═══ Study material ═══

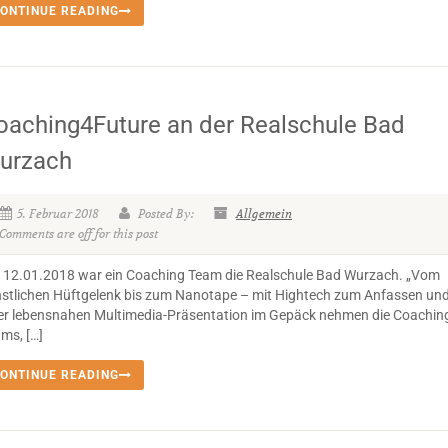
ONTINUE READING
oaching4Future an der Realschule Bad
urzach
5. Februar 2018
Posted By:
Allgemein
Comments are off for this post
12.01.2018 war ein Coaching Team die Realschule Bad Wurzach. „Vom
stlichen Hüftgelenk bis zum Nanotape – mit Hightech zum Anfassen un
er lebensnahen Multimedia-Präsentation im Gepäck nehmen die Coachin
ms, […]
ONTINUE READING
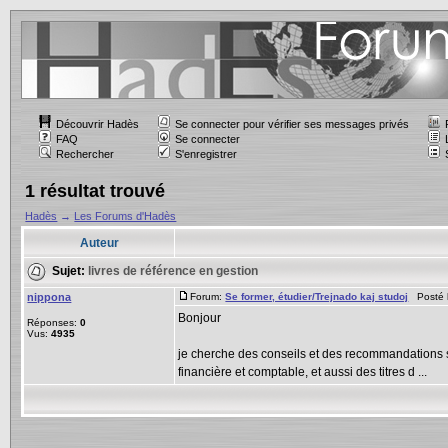
Découvrir Hadès
Se connecter pour vérifier ses messages privés
FAQ
Se connecter
Rechercher
S'enregistrer
1 résultat trouvé
Hadès
→
Les Forums d'Hadès
Auteur
Sujet:
livres de référence en gestion
nippona
Forum:
Se former, étudier/Trejnado kaj studoj
Posté l
Bonjour
Réponses:
0
Vus:
4935
je cherche des conseils et des recommandations sur
financière et comptable, et aussi des titres d ...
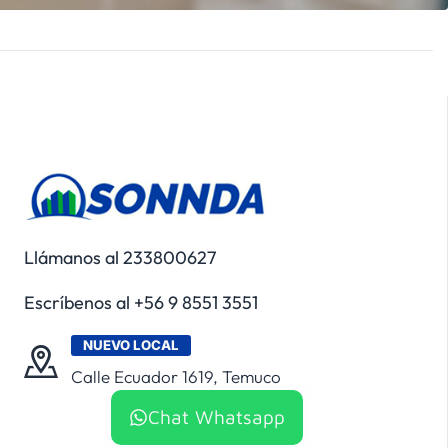
Llámanos al 233800627
Escríbenos al +56 9 8551 3551
NUEVO LOCAL
Calle Ecuador 1619, Temuco
Chat Whatsapp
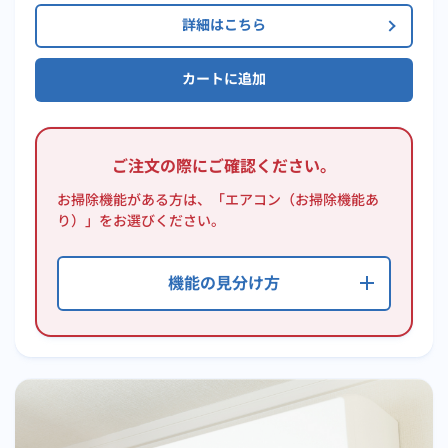
詳細はこちら
カートに追加
ご注文の際にご確認ください。
お掃除機能がある方は、「エアコン（お掃除機能あ
り）」をお選びください。
機能の見分け方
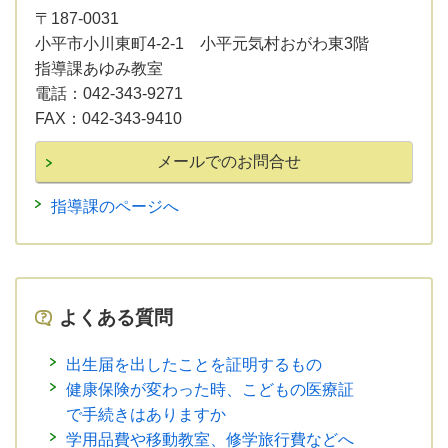
〒187-0031
小平市小川東町4-2-1 小平元気村おがわ東3階
指導課あゆみ教室
電話：
042-343-9271
FAX：
042-343-9410
指導課のページへ
よくある質問
出生届を出したことを証明するもの
健康保険が変わった時、こどもの医療証
で手続きはありますか
学用品費や移動教室、修学旅行費などへ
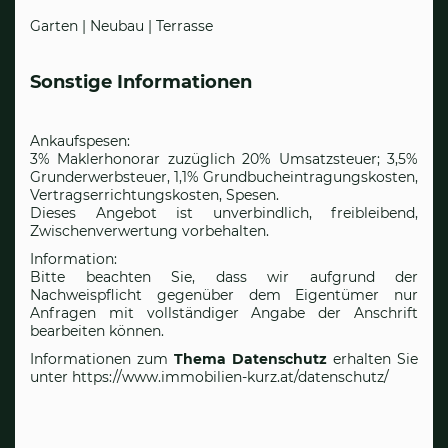
Garten | Neubau | Terrasse
Sonstige Informationen
Ankaufspesen:
3% Maklerhonorar zuzüglich 20% Umsatzsteuer; 3,5%
Grunderwerbsteuer, 1,1% Grundbucheintragungskosten,
Vertragserrichtungskosten, Spesen.
Dieses Angebot ist unverbindlich, freibleibend,
Zwischenverwertung vorbehalten.
Information:
Bitte beachten Sie, dass wir aufgrund der
Nachweispflicht gegenüber dem Eigentümer nur
Anfragen mit vollständiger Angabe der Anschrift
bearbeiten können.
Informationen zum
Thema Datenschutz
erhalten Sie
unter
https://www.immobilien-kurz.at/datenschutz/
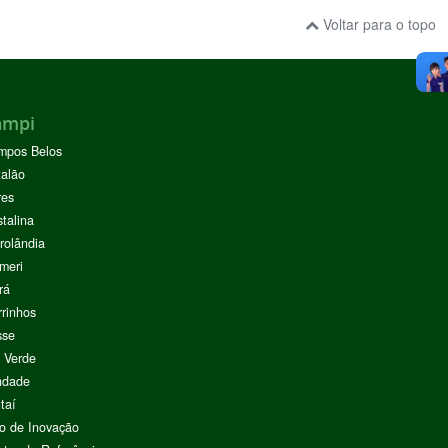
Voltar para o topo
ampi
mpos Belos
alão
res
stalina
rolândia
meri
rá
rinhos
sse
 Verde
ndade
taí
o de Inovação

═══

Count the lines above with the string "connecter"; report only that figure.

2